Camões vivia em uma época em que a racionalidade era extremamente valorizada, em oposição à fé religiosa, que marcara o período histórico anterior, ou seja, a Idade Média. Portanto, apontar o desconcerto (o desequilíbrio) da realidade era uma forma de tirar dela o véu das ilusões. Assim, a constatação de que tudo na vida é transitório eliminava a importância das coisas mundanas. Ainda nesse sentido, somente o pensamento filosófico e a arte podiam atingir o equilíbrio, a harmonia perfeita. A razão e a expressão artística estavam, dessa forma, em posição de superioridade se comparadas aos afazeres diários e às regras sociais. Por isso, o amor carnal mostrava-se inferior ao amor ideal, filosófico e não sexualizado. Em seus versos, percebe-se que Luiz sempre se empenhou nos estudos dos clássicos da Antiguidade e dos humanistas italianos, em consequência de todo seu empenho, na capital lusitana, os versos do poeta eram apreciados pela nobreza, damas da corte, com quem sempre esteve envolvido amorosamente e sexualmente.

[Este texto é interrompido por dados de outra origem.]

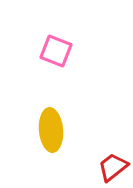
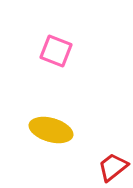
yellow ellipse: rotated 69 degrees counterclockwise
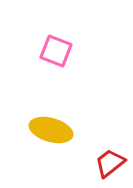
red trapezoid: moved 3 px left, 4 px up
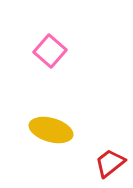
pink square: moved 6 px left; rotated 20 degrees clockwise
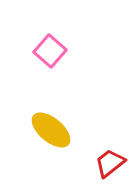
yellow ellipse: rotated 24 degrees clockwise
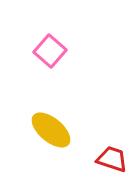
red trapezoid: moved 2 px right, 4 px up; rotated 56 degrees clockwise
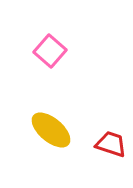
red trapezoid: moved 1 px left, 15 px up
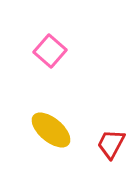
red trapezoid: rotated 80 degrees counterclockwise
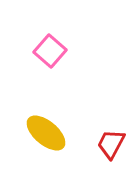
yellow ellipse: moved 5 px left, 3 px down
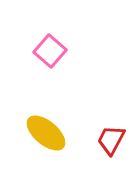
red trapezoid: moved 4 px up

Senhora minha, se de pura inveja
Amor me tolhe a vista delicada,
A cor, de rosa e neve semeada,
E dos olhos a luz que o Sol deseja,

Com a fama, Camões passou a sofrer perseguições de outros poetas, sendo vítima de muitas intrigas para desprestigiá-lo e afastá-lo da popularidade que havia conquistado. Para fugir das perseguições, em 1547, Camões resolve embarcar numa viagem para a África, onde o escritor lutou como soldado em terras estrangeiras. A vida do poeta sempre foi cercada por diversas especulações e lendas, num desses episódios, dizem que durante uma batalha em Ceuta, território pertencente à Marrocos, combatendo contra os soldados mouros, foi atingindo no rosto e acabou perdendo o olho direito. Contudo, também corre à boca pequena uma outra versão para quem prefere dizer que o poeta era de outros heroísmos, dizem que ele perdeu o olho espiando damas se trocarem pelo buraco da fechadura.

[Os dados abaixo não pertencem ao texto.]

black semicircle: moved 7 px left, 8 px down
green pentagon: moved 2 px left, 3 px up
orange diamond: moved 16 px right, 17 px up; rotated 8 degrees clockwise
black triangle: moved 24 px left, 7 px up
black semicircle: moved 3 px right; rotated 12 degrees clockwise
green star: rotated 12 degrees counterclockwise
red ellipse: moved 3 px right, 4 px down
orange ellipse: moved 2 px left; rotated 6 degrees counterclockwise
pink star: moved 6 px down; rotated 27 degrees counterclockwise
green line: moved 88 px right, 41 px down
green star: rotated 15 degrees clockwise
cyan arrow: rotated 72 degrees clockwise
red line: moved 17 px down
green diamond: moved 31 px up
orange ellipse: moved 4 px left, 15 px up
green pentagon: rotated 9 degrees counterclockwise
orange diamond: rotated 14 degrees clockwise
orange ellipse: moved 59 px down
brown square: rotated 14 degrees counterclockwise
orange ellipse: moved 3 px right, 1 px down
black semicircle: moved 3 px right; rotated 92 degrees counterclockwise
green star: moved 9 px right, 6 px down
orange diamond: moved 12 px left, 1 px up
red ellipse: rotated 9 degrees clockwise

Farei que amor a todos avivente,
Pintando mil segredos delicados,
Brandas iras, suspiros magoados,
Temerosa ousadia e pena ausente.
O retrato de Camões por Fernão Gomes

Em 1549, Camões retorna para Lisboa e entrega-se a uma vida desregrada, tanto que em 1552, envolve-se em novo incidente, ferindo um funcionário da Corte, um verdadeiro banho de sangue. Foi preso e permaneceu um ano encarcerado, logo depois recebeu o perdão do rei e partiu para Goa, Índia, onde alguns anos depois fora preso novamente por motivos de dívidas.

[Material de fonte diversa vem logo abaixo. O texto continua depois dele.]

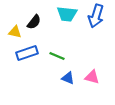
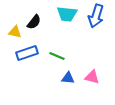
blue triangle: rotated 16 degrees counterclockwise
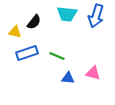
pink triangle: moved 1 px right, 4 px up
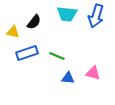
yellow triangle: moved 2 px left
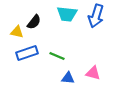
yellow triangle: moved 4 px right
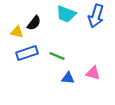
cyan trapezoid: moved 1 px left; rotated 15 degrees clockwise
black semicircle: moved 1 px down
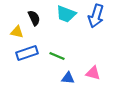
black semicircle: moved 5 px up; rotated 63 degrees counterclockwise
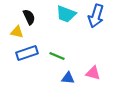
black semicircle: moved 5 px left, 1 px up
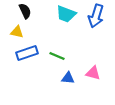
black semicircle: moved 4 px left, 6 px up
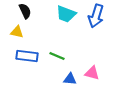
blue rectangle: moved 3 px down; rotated 25 degrees clockwise
pink triangle: moved 1 px left
blue triangle: moved 2 px right, 1 px down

Quando de minhas mágoas a comprida
Maginação os olhos me adormece,
Em sonhos aquela alma me aparece
Que pera mim foi sonho nesta vida.

Inspirado pelas conquistas ultramarinas, nas viagens por mares desconhecidos, na descoberta de novas terras e no encontro com costumes diferentes, escreve o primeiro canto de sua imortal poesia épica, Os Lusíadas.

Capa da primeira edição de Os Lusíadas

Em seu retorno de Goa, para Lisboa sofreu um naufrágio, o que se conta é que nadou com um braço enquanto o outro permanecia erguido e segurava os manuscritos que havia feito de Os Lusíadas. Na ocasião ele estava com sua amante chinesa Dinamene, mas precisou escolher entre a vida dela e a sua obra-prima – a obra que ele tinha lutado tanto para escrever -, Dinamene então morreu afogada. Camões salvou o manuscrito. Em sua memória, o poeta dedicou vários versos posteriormente.

Roga a Deus, que teus anos encurtou,
Que tão cedo de cá me leve a ver-te,
Quão cedo de meus olhos te levou.

Os Lusíadas, foi o único livro publicado em vida, dois anos após o retorno do poeta a seu país natal, publicou a obra. Obteve tanto sucesso, de modo que a Coroa portuguesa passou a pagar uma pensão ao autor. Os Lusíadas é um poema épico, dividido em 10 cantos, com versos decassílabos (10 sílabas poéticas). Por ser uma epopeia, traz a figura heroica de Vasco da Gama (1469-1524) e enaltece a nação portuguesa.

Mas no fim de sua vida, Camões estava doente e era uma homem solitário, pobre e arrependido, se entregou ao catolicismo e ao arrependimento, morreu em 10 de junho de 1580, sem deixar dinheiro para pagar o próprio enterro, então foi enterrado em uma vala como qualquer outra de um cidadão português comum. No mais, as obras do autor acabaram servindo aos estudiosos como fonte de informação acerca de sua biografia. Eles buscavam, assim, trazer luz à vida do lendário Camões.